Enough Is Enough!

Once again my life rug was pulled out from under my feet. The universe can be pretty harsh with me at times, I call it a universal kick up the butt haha. Over the years the changes that I
had been forced to make would leave me with no choice but to move forward, on to the next experience, lesson and healing.

It was April 2020 and the flight or fight mode switch was activated and there I was once again back in survival mode.

Covid-19 swept across our planet with so much fear and it led me to leaving D, a soul connection like no other.

I was mentally and physically forced to leave a job where I had been triggered once again by gaslighting and narcissistic behaviours. Also another move was on the cards.This left me
with symptoms of PTSD during the lock down period, which I was later diagnosed by a psychiatrist with Complex PTSD. I didn’t want to be labeled and I didn’t want to take medication as it didn’t resonate with me, but it made me realise that I had suffered PTSD symptoms from a young age and into my adulthood, which resulted in me taking a path of destruction from the age of 13.

I knew this was not happening to me, but happening for me, as part of my soul journey. I recently learned what my triggers and symptoms are and now I take care of my own mental health through the spiritual and self loving practices that I’ve learned over the past 25 years. I had been attracting negativity, sabotaging my relationships and manifesting my partners to leave because I was so used to abandonment and rejection. I was repeating the same patterns until I came to a place of Enough is Enough!

I had to say Enough to….Disrespecting and not valuing myself, attracting narcissists, living an unhealthy lifestyle, the need for a partner, being used and abused, worrying about what others thought of me and my past self. I had to stop putting up with gaslighting behaviours, attracting unhealthy relationships, Distracting myself from being my true self, Seeking attention and living from a place of ego, looking for love in all the wrong places, Running away from my emotions and playing the victim. I had to release and heal karmic relationships and soul contracts and set clear boundaries.

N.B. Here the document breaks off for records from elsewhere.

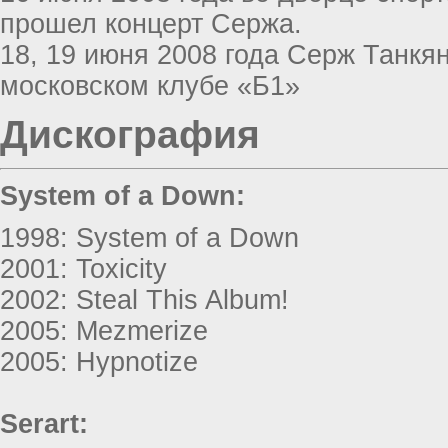
прошел концерт Сержа.
18, 19 июня 2008 года Серж Танкя
московском клубе «Б1»
Дискография
System of a Down:
1998: System of a Down
2001: Toxicity
2002: Steal This Album!
2005: Mezmerize
2005: Hypnotize
Serart:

I knew It was time for me to walk my talk and put everything that I had learned to good use. It was time to break through all the negative past beliefs,patterns, people, and trauma that were holding me back, this included myself.

From September 2020, I started listening to my soul and to my guides which resulted in me purchasing my friends caravan and taking off on another gypsy adventure. In January 2021 I was set up in Penneshaw, Kangaroo Island, South Australia. For the first time in my life, I was happy and peaceful on my own. This is where I learnt to find inner peace and joy….finally lol

During this time so much healing and clearing occurred, and it wasn’t just for me but for the love of my life, my family and ancestors. I call this karmic healing.